The United Russia party put on an impassive face as its less-than-desired results were reported Sunday. “Resting on this result, we will be able to secure a stable development of our state,” Putin said at a briefing for Russian reporters.
In the evening, exit polls published by government-friendly pollsters predicted United Russia would win 48.5 percent; the Communist Party, 19.8 percent; A Just Russia, 12.8 percent; and the Liberal Democratic Party, 11.42 percent. Early Monday, the Central Election Commission reported 49.9 percent for United Russia, with about 70 percent of the votes counted.
Reports of irregularities also flowed in. Yelena Panfilova, who runs the Russian office of Transparency International, said she saw a man ahead of her in line stuffing absentee ballots into a ballot box, the Interfax news agency reported.
There was extensive evidence of official panic as the election approached. Over the past week, an intense and coordinated attack was launched against Golos, the nation’s only independent election monitor. On Friday, a television station with ties to the Kremlin attempted to discredit Golos because it receives funds from the United States and Europe. The same day, a court found it guilty of violating election laws.

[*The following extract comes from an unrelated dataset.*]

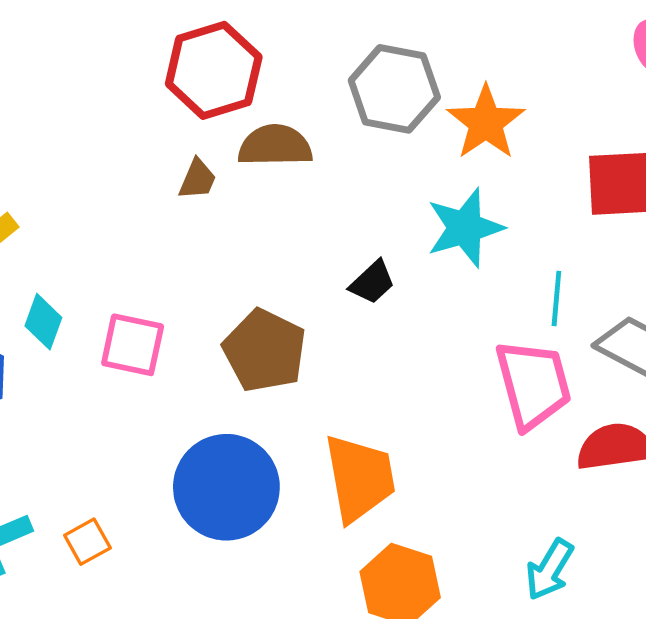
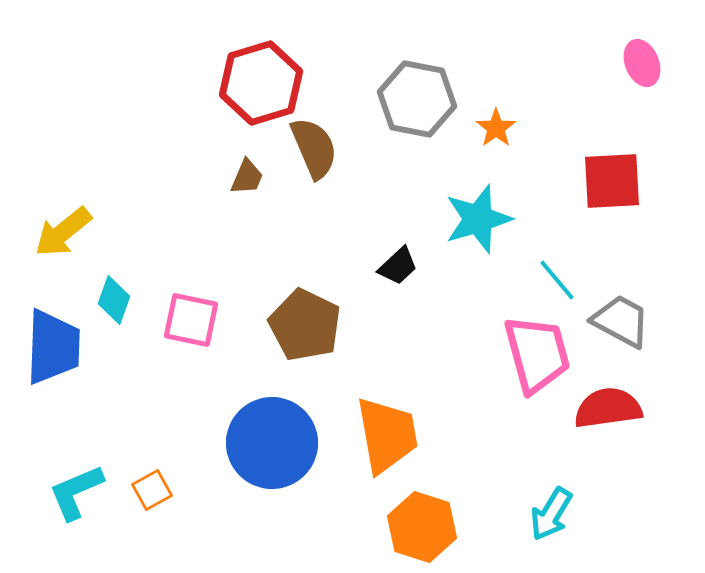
orange star: (486, 122) -> (496, 128), size x0.6
brown semicircle: (275, 146) -> (314, 148), turned 68
cyan line: (556, 298) -> (557, 280), turned -45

The campaign, however, seemed to introduce Golos to those who had never heard of it and anger those who had. “They are blamed for receiving money from abroad,” Dmitry Muratov, editor of Novaya Gazeta, told Echo Moskvy radio. “Well, it is always better to receive foreign funds than steal money from the Russian national budget.”On Sunday in Moscow, protesters were arrested before they could assemble and reports surfaced of hospital patients being given filled-out ballots while doctors watched to ensure they cast them. Demonstrators were arrested in St. Petersburg.
Early Saturday, customs officials at the airport detained Lilia Shibanova, executive director of Golos, as she was returning from a trip and confiscated her laptop.
“These elections are the dirtiest ever,” she said Sunday. “It cannot go on like this.”
Early Sunday, the Golos Web site was shut down by hackers, along with several sites operated by independent information providers, including that of Echo Moskvy radio — its Web site went back up after the voting ended.
When the Golos Web site disappeared, so did its online map that registered complaints of election violations. Employees moved to an independent press center, where they took complaints by phone.
By 8 p.m. Sunday, 2,058 calls had come in, with many complaints about the misuse of absentee ballots, monitors barred from polling places and sightings of young people being bused from one polling station to another to vote more than once.
The count was expected to be complete by Monday, but it appeared that a longtime opposition party, Yabloko, would once again fail to clear the 7 percent threshold for seats in the Duma. Still, opposition leaders were feeling victorious.
“The end of this regime will, in fact, start on December 5,” said Mikhail Kasyanov, a former prime minister and current opposition politician whose party was not allowed to take part in the vote.